I’ve not grown any, but I’m sure as this season goes on there will not be a shortage of ’em for us. Here’s a recipe I concocted a few months back, but never posted. We’re still enjoying frozen servings of it, nice since I’ve not felt like doing a lot of cooking.
Stewed zucchini squash and tomatoes
Big batch: Makes 20 cups
4 small zucchini squash, chopped coarsely
2 small yellow squash, chopped coarsely
2 tbsp olive oil
(1) red onion, diced
(2) 14.5oz cans diced tomatoes with chilis*
(1) 14.5oz can stewed tomatoes
(1) 24oz jar medium salsa*
(1) 15oz can tomato sauce
(1) 48oz can tomato juice (less the 8oz I drank!)
Dried or fresh oregano, basil, garlic, fennel (to taste)
Total per 1 cup serving: 70 calories, 1 gram fat
Pre-heat large skillet on medium heat. Drizzle with olive oil and coat bottom of pan. Sautee onion until translucent, then add zucchini and other ingredients. Simmer for 20 minutes or until zucchini is tender.

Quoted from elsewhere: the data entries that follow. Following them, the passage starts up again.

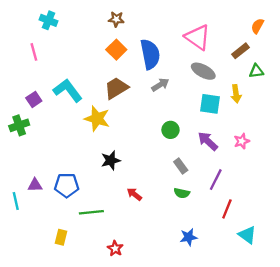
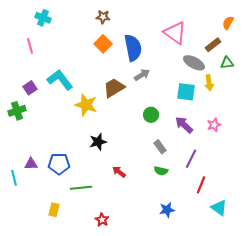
gray ellipse: (203, 71) -> (194, 63), moved
brown trapezoid: (116, 88) -> (114, 88), moved

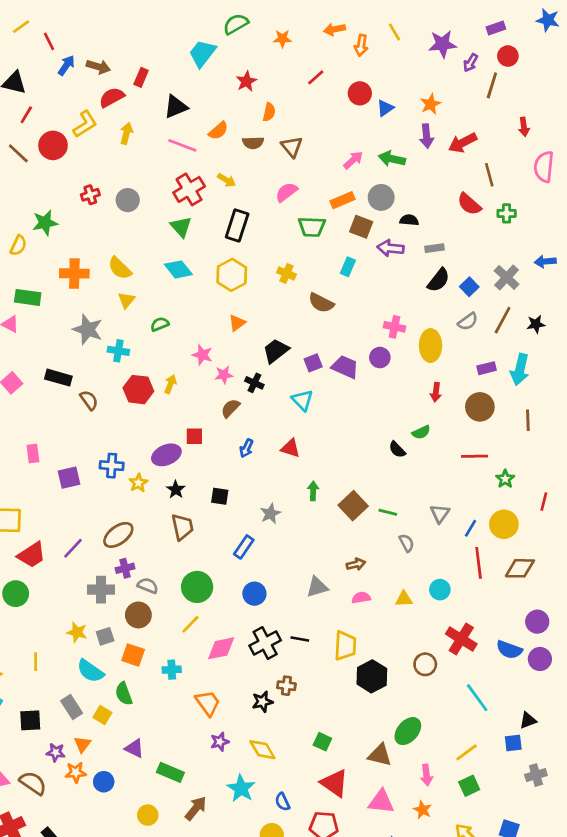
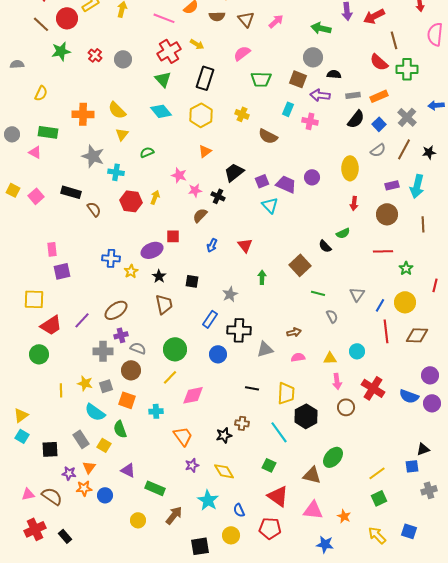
pink arrow: (353, 160) -> (276, 21), moved
red cross: (90, 195) -> (95, 55), turned -32
orange rectangle: (342, 200) -> (379, 96), moved
green cross: (507, 213) -> (407, 69), size x1.5
green star: (45, 223) -> (61, 51), moved
pink cross: (395, 327) -> (310, 121), moved
cyan triangle: (302, 400) -> (270, 205), moved
red triangle: (290, 448) -> (245, 245), turned 35
purple square: (69, 478) -> (62, 271), moved
brown square: (353, 506) -> (300, 265), moved
black cross: (265, 643) -> (239, 330), moved, turned 30
yellow line: (36, 662) -> (61, 390), moved
cyan line: (477, 698) -> (279, 432), moved
pink arrow: (427, 775) -> (337, 381), moved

This freezes really well and is tasty over rice. A little fresh-grated parmesan cheese is great on it, too. For added protein, you can add some beans to it and it’s wonderful.
* It’s spicey, so you might want to substitute regular diced tomatoes and mild salsa in place of the diced tomatoes with green chilis and medium salsa. Also, you don’t have to use all the separate cans of tomato products like I listed, just use what’s convenient. This is what I had on hand at the time, so I counted up the calories and fats based on everything I put in the pot.
You can also just use a spray of Pam in place of the olive oil to save on calories and fat, but olive oil is really good for you. As you can see, it doesn’t amount to much fat at all considering the number of servings in this batch.